The COOPY Toolbox: The COOPY Toolbox: Using ssmerge with git

You can configure git to use ssmerge when merging tables in a repository.

The basic steps are:

Add "custom merge driver" lines to your .gitconfig file, to add coopy's ssmerge command as a merge option.
Add format handlers to a .gitattributes file, to make sure the files you want are merged using ssmerge.

Manage CSV files in git with COOPY

Find or create a .gitconfig file in your home directory, OR find the file .git/config in a repository. Add these lines to the end of this file, to create a "custom merge manager" for CSV files:

[merge "coopy-merge-csv"]
  name = coopy CSV merge
  driver = ssmerge --output dbi:csv::file=%A dbi:csv::file=%O dbi:csv::file=%A dbi:csv::file=%B

If ssmerge is not in your path, add the complete path to "ssmerge" in this file.

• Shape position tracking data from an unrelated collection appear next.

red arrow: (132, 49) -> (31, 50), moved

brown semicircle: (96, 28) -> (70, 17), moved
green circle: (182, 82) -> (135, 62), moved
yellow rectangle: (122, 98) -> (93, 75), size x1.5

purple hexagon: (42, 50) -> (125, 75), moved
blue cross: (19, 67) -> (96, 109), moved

This step needs to be done by each collaborator who wants to use COOPY.

Now, find or create a .gitattributes file in the same directory as the files you want COOPY to handle (there are other options for where to put this file, read the gitattributes documentation for details). Place these lines in .gitattributes:

*.csv merge=coopy-merge-csv

The .gitattributes file may be placed under version control, so this only needs to get set up once.

Worked CSV example

Let's make an empty git repository:

mkdir -p coopy_test/repo
cd coopy_test/repo
git init

Now, let's place a table in the repository. Let's start with a CSV file called "numbers.csv" with content like this:

NAME,DIGIT
one,1
two,2
thre,33
four,4
five,5

There are two intentional typos on the "thre" line. Add "numbers.csv" to the repository:

git add numbers.csv
git commit -m "add csv example"

Now, let's tell git to use a custom merge driver for .csv files. In the same directory as "numbers.csv", create a file called ".gitattributes" containing this:

*.csv merge=coopy-merge-csv

Let's add this to the repository too:

git add .gitattributes
git commit -m "add coopy rule"

Now, at the end of $HOME/.gitconfig (create this file if it doesn't already exist), add on the following:

[merge "coopy-merge-csv"]
  name = coopy CSV merge
  driver = ssmerge --output dbi:csv::file=%A dbi:csv::file=%O dbi:csv::file=%A dbi:csv::file=%B

Now let's set up a clone of this repository for testing:

cd ..   # should be in coopy_test directory now
git clone repo repo2
cd repo2
ls -a   # should see numbers.csv and .gitattributes

Good. Now, to test, we'll make two non-conflicting changes on the same row, and see if they get merged without a problem. Regular text-based merges will choke on this. So, in repo2, modify "numbers.csv" to make "thre" be "three", and commit:

git commit -m "fix three" numbers.csv

Now, in repo, modify "numbers.csv" to make "33" be "3", and commit:

cd ../repo
git commit -m "fix 3" numbers.csv

Now try merging:

git pull ../repo2

Happy result:

From ../repo2
 * branch            HEAD       -> FETCH_HEAD
Auto-merging numbers.csv
Merge made by recursive.
 numbers.csv |   12 ++++++------
 1 files changed, 6 insertions(+), 6 deletions(-)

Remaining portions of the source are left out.